雇用調整助成金を詐取した疑いで会社員を逮捕 虚偽申請で約620万円不正受給
福岡県警博多署は3月11日、国の新型コロナウイルス感染症対策に伴う雇用調整助成金をだまし取ったとして、宮崎県都城市に住む会社員の容疑者(47歳)を詐欺容疑で逮捕しました。この逮捕は、虚偽の申請書類を提出して助成金を不正に受給した疑いが持たれている事件に端を発しています。
虚偽の休業申請で助成金を詐取か
発表によると、容疑者は福岡市に本社を置く人材派遣会社の実質的な経営者として活動していた2022年12月、従業員6名が休業したとする事実無根の申請書を提出しました。この虚偽申請に基づき、2023年1月には雇用調整助成金として約620万円をだまし取ったとされています。雇用調整助成金は、事業活動の縮小を余儀なくされた企業が従業員の雇用を維持するために支給される国の制度であり、新型コロナ禍において多くの企業が活用してきました。
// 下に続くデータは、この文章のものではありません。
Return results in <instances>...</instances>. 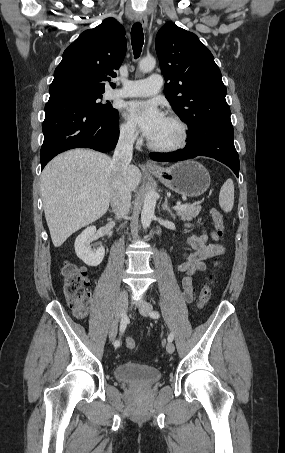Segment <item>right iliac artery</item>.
I'll return each mask as SVG.
<instances>
[{"instance_id": "right-iliac-artery-1", "label": "right iliac artery", "mask_w": 285, "mask_h": 453, "mask_svg": "<svg viewBox=\"0 0 285 453\" xmlns=\"http://www.w3.org/2000/svg\"><path fill=\"white\" fill-rule=\"evenodd\" d=\"M127 322H128L127 317L124 315V316L122 317L121 323H120V333H121V334L125 331L126 326H127ZM114 346H115L116 348L119 347V346H120V341H119V340H116V341L114 342Z\"/></svg>"}]
</instances>
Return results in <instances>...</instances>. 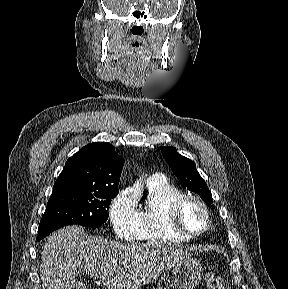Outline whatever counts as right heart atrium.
Returning <instances> with one entry per match:
<instances>
[{
	"label": "right heart atrium",
	"instance_id": "1",
	"mask_svg": "<svg viewBox=\"0 0 288 289\" xmlns=\"http://www.w3.org/2000/svg\"><path fill=\"white\" fill-rule=\"evenodd\" d=\"M109 218L118 238L140 239L142 221L135 198L128 190L120 191L111 201Z\"/></svg>",
	"mask_w": 288,
	"mask_h": 289
}]
</instances>
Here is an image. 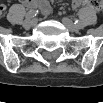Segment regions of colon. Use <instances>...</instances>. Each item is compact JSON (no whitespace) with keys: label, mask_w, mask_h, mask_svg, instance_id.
I'll list each match as a JSON object with an SVG mask.
<instances>
[{"label":"colon","mask_w":103,"mask_h":103,"mask_svg":"<svg viewBox=\"0 0 103 103\" xmlns=\"http://www.w3.org/2000/svg\"><path fill=\"white\" fill-rule=\"evenodd\" d=\"M85 5L93 8L94 10L101 12L103 9V3L101 0H87L84 2ZM3 7H0V13L3 12Z\"/></svg>","instance_id":"colon-1"}]
</instances>
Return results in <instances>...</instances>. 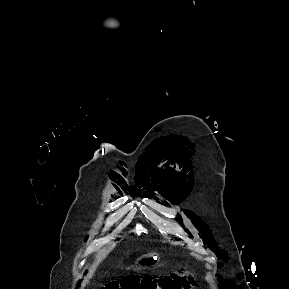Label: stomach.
I'll list each match as a JSON object with an SVG mask.
<instances>
[{
  "mask_svg": "<svg viewBox=\"0 0 289 289\" xmlns=\"http://www.w3.org/2000/svg\"><path fill=\"white\" fill-rule=\"evenodd\" d=\"M157 260L155 254H149L145 255L138 259V261L135 264V269L142 270L147 268L149 265L155 263Z\"/></svg>",
  "mask_w": 289,
  "mask_h": 289,
  "instance_id": "stomach-1",
  "label": "stomach"
}]
</instances>
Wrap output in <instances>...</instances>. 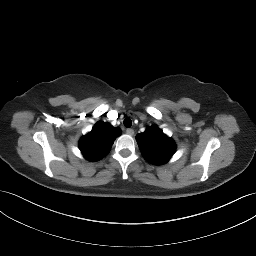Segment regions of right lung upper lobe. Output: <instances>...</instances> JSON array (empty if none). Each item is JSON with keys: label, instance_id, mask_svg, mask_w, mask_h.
Returning a JSON list of instances; mask_svg holds the SVG:
<instances>
[{"label": "right lung upper lobe", "instance_id": "obj_1", "mask_svg": "<svg viewBox=\"0 0 256 256\" xmlns=\"http://www.w3.org/2000/svg\"><path fill=\"white\" fill-rule=\"evenodd\" d=\"M120 133L119 128L107 122L98 121L92 131L81 138L79 148L87 160L98 161L109 152Z\"/></svg>", "mask_w": 256, "mask_h": 256}]
</instances>
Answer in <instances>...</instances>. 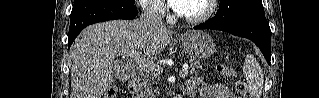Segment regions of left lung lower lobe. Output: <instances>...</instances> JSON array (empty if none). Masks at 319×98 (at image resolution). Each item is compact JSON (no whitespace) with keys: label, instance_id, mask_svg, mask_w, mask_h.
I'll list each match as a JSON object with an SVG mask.
<instances>
[{"label":"left lung lower lobe","instance_id":"obj_1","mask_svg":"<svg viewBox=\"0 0 319 98\" xmlns=\"http://www.w3.org/2000/svg\"><path fill=\"white\" fill-rule=\"evenodd\" d=\"M194 29H215L252 40L262 51L268 64L271 59V30L264 14L231 24H200Z\"/></svg>","mask_w":319,"mask_h":98}]
</instances>
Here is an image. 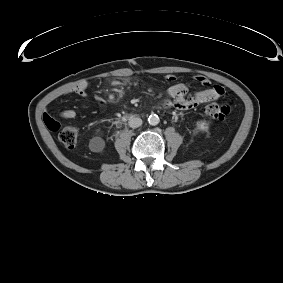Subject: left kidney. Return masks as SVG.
<instances>
[{"instance_id":"5707ae66","label":"left kidney","mask_w":283,"mask_h":283,"mask_svg":"<svg viewBox=\"0 0 283 283\" xmlns=\"http://www.w3.org/2000/svg\"><path fill=\"white\" fill-rule=\"evenodd\" d=\"M197 129L201 131H205L208 129V124L205 121H198L197 122Z\"/></svg>"}]
</instances>
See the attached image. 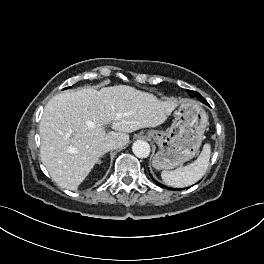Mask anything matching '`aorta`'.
I'll list each match as a JSON object with an SVG mask.
<instances>
[{"label": "aorta", "instance_id": "aorta-1", "mask_svg": "<svg viewBox=\"0 0 264 264\" xmlns=\"http://www.w3.org/2000/svg\"><path fill=\"white\" fill-rule=\"evenodd\" d=\"M132 151L139 158H146L150 154V145L143 140H137L133 143Z\"/></svg>", "mask_w": 264, "mask_h": 264}]
</instances>
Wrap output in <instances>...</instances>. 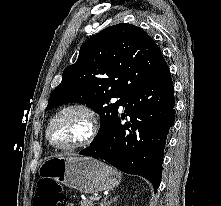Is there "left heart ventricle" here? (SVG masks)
Instances as JSON below:
<instances>
[{
  "label": "left heart ventricle",
  "mask_w": 221,
  "mask_h": 206,
  "mask_svg": "<svg viewBox=\"0 0 221 206\" xmlns=\"http://www.w3.org/2000/svg\"><path fill=\"white\" fill-rule=\"evenodd\" d=\"M87 123L79 113H68L58 119L52 129L51 138L56 144H68L82 138L86 132Z\"/></svg>",
  "instance_id": "left-heart-ventricle-1"
}]
</instances>
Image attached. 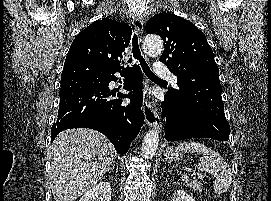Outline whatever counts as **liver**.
<instances>
[{"instance_id":"1","label":"liver","mask_w":271,"mask_h":201,"mask_svg":"<svg viewBox=\"0 0 271 201\" xmlns=\"http://www.w3.org/2000/svg\"><path fill=\"white\" fill-rule=\"evenodd\" d=\"M50 150L48 178L55 201H73L85 194L115 160L111 142L87 128L61 132Z\"/></svg>"}]
</instances>
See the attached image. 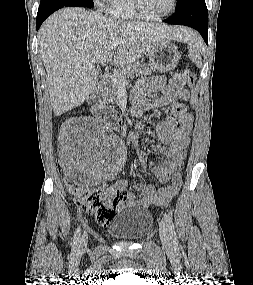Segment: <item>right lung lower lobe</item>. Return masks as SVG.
<instances>
[{"label":"right lung lower lobe","instance_id":"obj_1","mask_svg":"<svg viewBox=\"0 0 253 285\" xmlns=\"http://www.w3.org/2000/svg\"><path fill=\"white\" fill-rule=\"evenodd\" d=\"M68 6H77V5H63V4H56V3H47L44 5H40L38 13H37V21H36L37 30L39 29V27L41 26L43 21L50 14H52L54 11H56L62 7H68ZM78 7H82V6H78Z\"/></svg>","mask_w":253,"mask_h":285}]
</instances>
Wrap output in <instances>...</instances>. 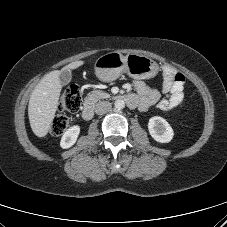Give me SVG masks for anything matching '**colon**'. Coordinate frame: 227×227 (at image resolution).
<instances>
[{
	"label": "colon",
	"mask_w": 227,
	"mask_h": 227,
	"mask_svg": "<svg viewBox=\"0 0 227 227\" xmlns=\"http://www.w3.org/2000/svg\"><path fill=\"white\" fill-rule=\"evenodd\" d=\"M82 103V93L77 85L70 86L62 95L59 103L60 114L56 115L51 124V132L54 135L62 134L68 124L69 118L66 113H76Z\"/></svg>",
	"instance_id": "5ec220e1"
}]
</instances>
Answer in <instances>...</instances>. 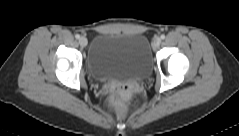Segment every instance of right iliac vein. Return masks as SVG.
<instances>
[{
	"label": "right iliac vein",
	"instance_id": "63e3f726",
	"mask_svg": "<svg viewBox=\"0 0 239 136\" xmlns=\"http://www.w3.org/2000/svg\"><path fill=\"white\" fill-rule=\"evenodd\" d=\"M79 44H80L82 47H85V46L88 44L87 38L81 37V38L79 39Z\"/></svg>",
	"mask_w": 239,
	"mask_h": 136
}]
</instances>
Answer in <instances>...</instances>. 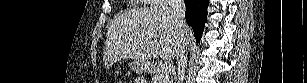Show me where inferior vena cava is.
<instances>
[{
    "label": "inferior vena cava",
    "mask_w": 307,
    "mask_h": 83,
    "mask_svg": "<svg viewBox=\"0 0 307 83\" xmlns=\"http://www.w3.org/2000/svg\"><path fill=\"white\" fill-rule=\"evenodd\" d=\"M170 6L173 16L176 19L180 34V47L176 56L178 62L176 83H183L187 64V44L185 36V28L187 27V24L185 22V3L184 0H170Z\"/></svg>",
    "instance_id": "inferior-vena-cava-1"
}]
</instances>
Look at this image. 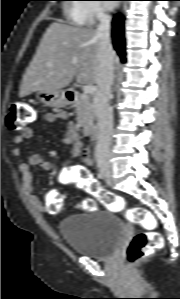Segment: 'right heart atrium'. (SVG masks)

しかし、今回の事件では、実際には休業していない従業員を対象に申請が行われた可能性が指摘されています。容疑者は取り調べに対し、「従業員が休業したかどうかはわからない。助成金をだまし取るつもりはなかった」と述べて容疑を否認しているとのことです。この発言は、申請手続きにおける認識の曖昧さや、意図的な不正の有無について議論を呼んでいます。
過去の不正受給事件も調査中
福岡県警博多署は、今回の事件に加えて、2021年10月から2022年12月までの期間に、同容疑者が関与したと見られる不正受給事件についても調査を進めています。これまでの調べでは、計約7290万円の助成金が不正に受給された可能性が浮上しており、大規模な詐欺事件として捜査が拡大しています。警察当局は、虚偽申請の手口や資金の流れを詳細に分析し、関連する証拠の収集に全力を挙げています。
雇用調整助成金は、経済的に苦境に立たされた企業を支援する重要なセーフティネットとして機能してきましたが、このような不正事件が発生することで、制度の信頼性が損なわれる懸念が高まっています。政府や自治体は、申請プロセスの透明性向上や審査の厳格化を図る必要性に迫られています。
地域経済への影響と今後の対応
この事件は、九州地方を中心に経済活動に影響を及ぼす可能性があります。雇用調整助成金は、多くの中小企業や個人事業主にとって命綱とも言える支援策であり、不正受給が横行すれば、正当な申請者への支給が遅れたり、制度そのものが見直されたりするリスクがあります。地域の経済再生を目指す中で、公正な資源配分が求められるでしょう。
福岡県警察本部は、今後も同様の不正を防止するため、関係機関との連携を強化し、監視体制を整備していく方針です。また、企業や個人に対しては、助成金申請時の注意点や法令遵守の重要性を周知する啓発活動を実施する予定です。この事件を契機に、公的資金の適正な利用について社会全体で議論が深まることが期待されます。